Death Toll to Rise as Recovery Begins

Five deaths from Cyclone Gabrielle have been confirmed. However, the number is expected to rise as flood water begins to recede, with 1,400 people missing. Most missing people are in Hawke’s Bay and Tairawhiti.

Among the five were a volunteer firefighter, Dave van Zwanenberg, and one child.

On Monday evening, two firefighters had been investigating a flooded property, then became trapped inside following a landslide. The other firefighter remains in the hospital.
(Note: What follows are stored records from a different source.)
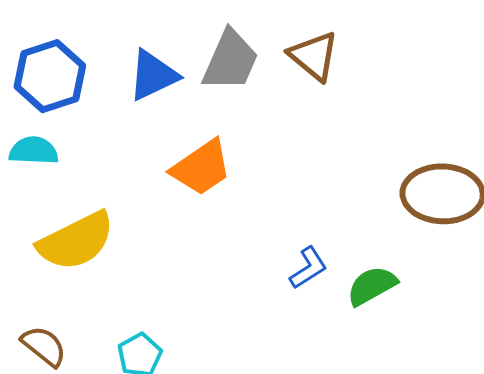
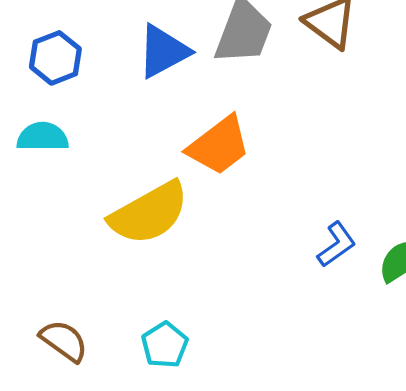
blue hexagon: (50, 76) -> (55, 58), size x0.7
yellow semicircle: (76, 241) -> (149, 213), moved

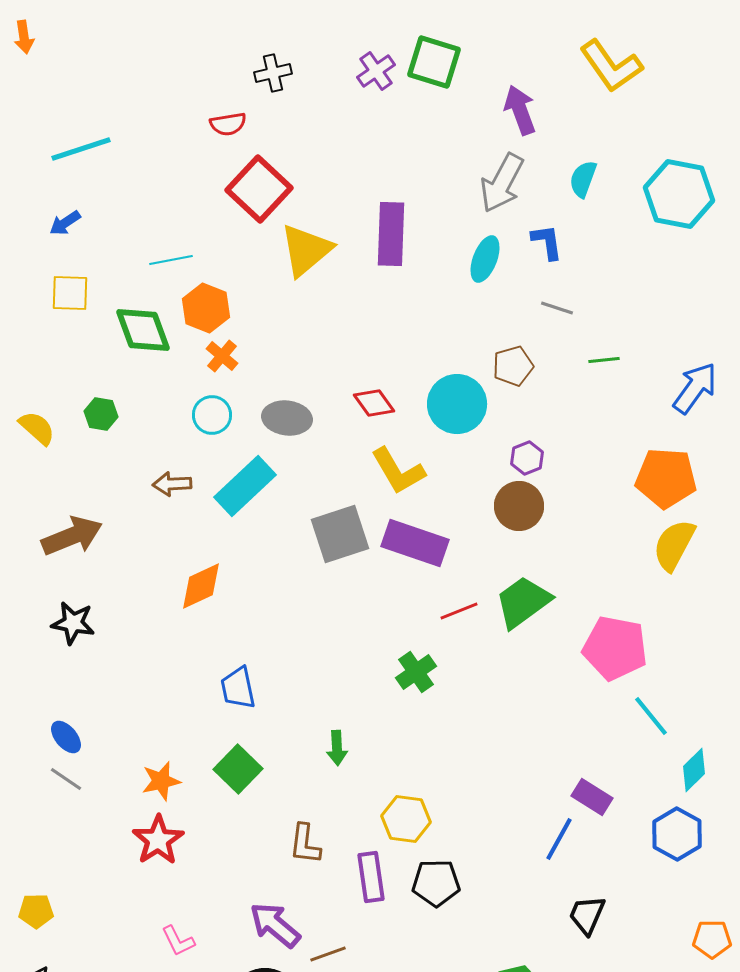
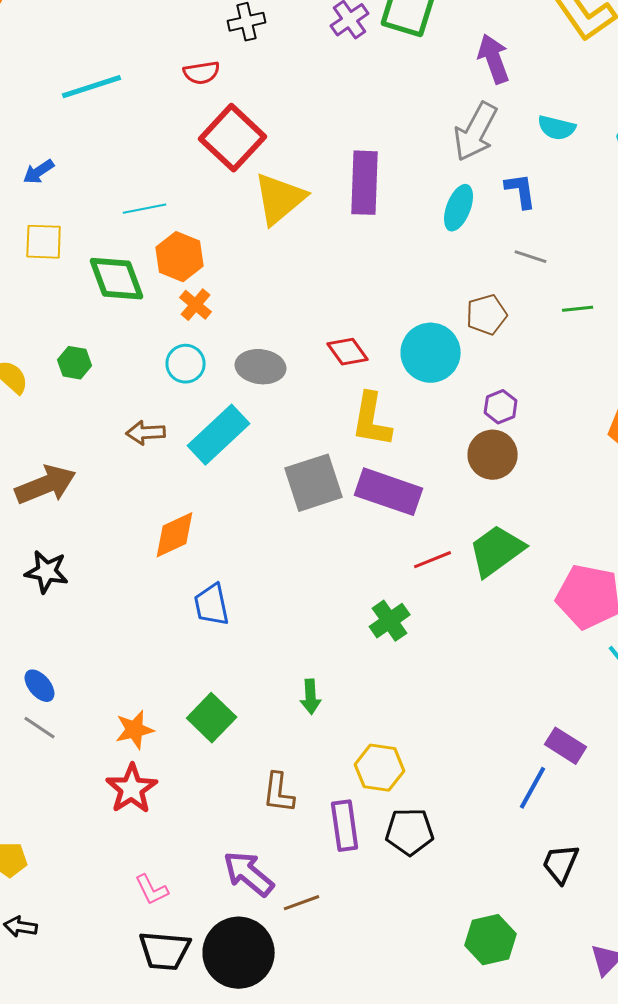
cyan line: (81, 149) -> (92, 87), moved
cyan semicircle: (583, 179) -> (557, 128), turned -96
yellow L-shape: (398, 471) -> (372, 420), turned 40
blue trapezoid: (238, 688) -> (212, 605), moved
“My heart goes out to his family and to his friends and colleagues in the brigade. His death is being felt by our Fire and Emergency whānau right across the country,” Fire and Emergency chief executive Kerry Gregory told 1News in a statement.

“Flags will be flown at half-mast on all fire stations to acknowledge our firefighter’s death.”

Epoch Times Photo
A man walks past a tree uprooted in Cyclone Gabrielle at Titirangi Golf Club in Auckland, New Zealand, on Feb. 15, 2023. (Fiona Goodall/Getty Images)

Transpower, the state-owned company responsible for electricity infrastructure and market systems, said local companies advised that 40,800 homes remain without power in Hawke’s Bay, of which 31,700 are in Napier.

Flooding of the Redclyffe substation near Napier caused the loss of power in this area.

“Late yesterday, we were able to gain access to our flooded Redclyffe substation near Taradale. An initial assessment indicates that there is extensive damage after flood waters reached heights exceeding 1.5 metres inside the control room,” Transpower said on Feb. 16.

Previously on Feb. 14, the company warned that the community should be prepared to be without power for “days to weeks, rather than hours.”

Due to the extensive damage, the focus will be on creating a bypass for its powerline to connect to another substation 10 kilometres away in Whakatu.